As far as I can understand

  • MVP is a Presenter, talking with a Model. Then a View talking to the Presenter, and the other way too, the Presenter can talk to the View, that is:

    View <--> Presenter --> Model
    

    with incoming user events coming from the View [*].

  • PAC is a Controller, which talks to both the Presentation and the Abstraction, but the Presentation does not talk to the Controller (but still sends events the Controller may intercept, though), that is:

    Presentation <-- Controller --> Abstraction
    

    with incoming user events coming from the Presentation (?).

This make me feel to understand PAC is the same as MVP, where the view is passive. Is this a correct interpretation of these two patterns?

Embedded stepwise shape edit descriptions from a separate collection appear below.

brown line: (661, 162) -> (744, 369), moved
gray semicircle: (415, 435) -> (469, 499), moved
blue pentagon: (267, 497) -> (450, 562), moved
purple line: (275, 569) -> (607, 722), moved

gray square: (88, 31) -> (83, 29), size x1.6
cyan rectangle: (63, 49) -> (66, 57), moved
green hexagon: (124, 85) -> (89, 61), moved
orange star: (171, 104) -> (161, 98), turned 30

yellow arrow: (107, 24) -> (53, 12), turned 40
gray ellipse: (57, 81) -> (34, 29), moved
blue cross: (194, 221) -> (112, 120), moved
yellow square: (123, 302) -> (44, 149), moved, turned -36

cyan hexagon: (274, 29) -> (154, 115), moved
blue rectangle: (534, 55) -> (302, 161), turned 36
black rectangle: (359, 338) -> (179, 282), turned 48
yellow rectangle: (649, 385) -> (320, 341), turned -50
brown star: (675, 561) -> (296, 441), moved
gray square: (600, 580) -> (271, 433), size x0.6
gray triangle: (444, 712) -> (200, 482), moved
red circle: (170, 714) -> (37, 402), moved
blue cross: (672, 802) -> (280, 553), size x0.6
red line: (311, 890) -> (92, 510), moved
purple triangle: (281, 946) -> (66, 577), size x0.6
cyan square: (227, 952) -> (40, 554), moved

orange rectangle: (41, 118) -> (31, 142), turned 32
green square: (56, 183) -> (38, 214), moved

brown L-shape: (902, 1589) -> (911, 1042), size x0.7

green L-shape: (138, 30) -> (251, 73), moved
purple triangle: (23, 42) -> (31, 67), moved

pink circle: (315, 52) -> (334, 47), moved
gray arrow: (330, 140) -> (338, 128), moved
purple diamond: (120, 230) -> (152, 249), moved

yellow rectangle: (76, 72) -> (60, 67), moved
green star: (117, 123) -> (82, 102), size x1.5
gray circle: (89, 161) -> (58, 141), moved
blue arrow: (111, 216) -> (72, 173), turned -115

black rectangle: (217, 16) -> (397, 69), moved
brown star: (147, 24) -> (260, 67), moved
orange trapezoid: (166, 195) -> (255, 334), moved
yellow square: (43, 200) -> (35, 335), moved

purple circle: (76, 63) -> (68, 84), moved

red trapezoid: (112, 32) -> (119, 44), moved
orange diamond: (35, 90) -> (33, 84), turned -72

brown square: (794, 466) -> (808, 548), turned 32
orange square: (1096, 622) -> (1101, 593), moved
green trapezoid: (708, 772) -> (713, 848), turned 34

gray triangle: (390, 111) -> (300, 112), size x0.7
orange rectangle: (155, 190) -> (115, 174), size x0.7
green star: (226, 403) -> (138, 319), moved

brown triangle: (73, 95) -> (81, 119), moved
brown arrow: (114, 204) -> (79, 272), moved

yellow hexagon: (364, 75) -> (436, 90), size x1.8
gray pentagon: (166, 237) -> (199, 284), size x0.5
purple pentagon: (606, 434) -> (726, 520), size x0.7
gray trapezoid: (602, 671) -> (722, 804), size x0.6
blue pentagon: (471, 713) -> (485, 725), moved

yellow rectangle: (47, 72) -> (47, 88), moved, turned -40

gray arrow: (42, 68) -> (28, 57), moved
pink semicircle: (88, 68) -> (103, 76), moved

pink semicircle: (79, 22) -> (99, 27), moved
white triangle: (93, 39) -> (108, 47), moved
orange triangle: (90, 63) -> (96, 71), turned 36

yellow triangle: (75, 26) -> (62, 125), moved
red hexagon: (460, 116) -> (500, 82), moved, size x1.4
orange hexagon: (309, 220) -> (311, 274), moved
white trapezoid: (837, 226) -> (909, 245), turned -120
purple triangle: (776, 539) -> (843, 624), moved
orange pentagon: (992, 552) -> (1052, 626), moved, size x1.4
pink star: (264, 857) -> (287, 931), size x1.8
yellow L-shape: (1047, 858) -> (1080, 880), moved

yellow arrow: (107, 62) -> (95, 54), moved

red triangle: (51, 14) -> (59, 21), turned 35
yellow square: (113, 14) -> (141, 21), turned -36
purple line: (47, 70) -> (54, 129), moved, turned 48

[*]: unlike with MVC, where user events comes from the Controller

P.S. Is this OK to ask a general question about design patterns on Stackoverflow? Or is there a better place? I have a doubt, as that's more a design than a programming matter.

1

1 Answers

2
votes

The difference is in how the application is structured. While MVC and other MVC-inspired patterns have only single triad, the PAC structure is hierarchical.

What you get is a tree of Control instances, which assemble the application.

                              enter image description here

In each of those triads the Control takes data from Abstraction and places it in the Presentation.

There is also the HMVC pattern, which is a bit different interpretation of PAC pattern, where Control (renamed as Controller) only is supposed to manipulate the state of Presentation (renamed as View) and Abstraction (the Model layer). In this case the views communicate with model layer directly and extracts what it needs.

Basically, PAC is distributed MVP and HMVC is distributed Model2 MVC.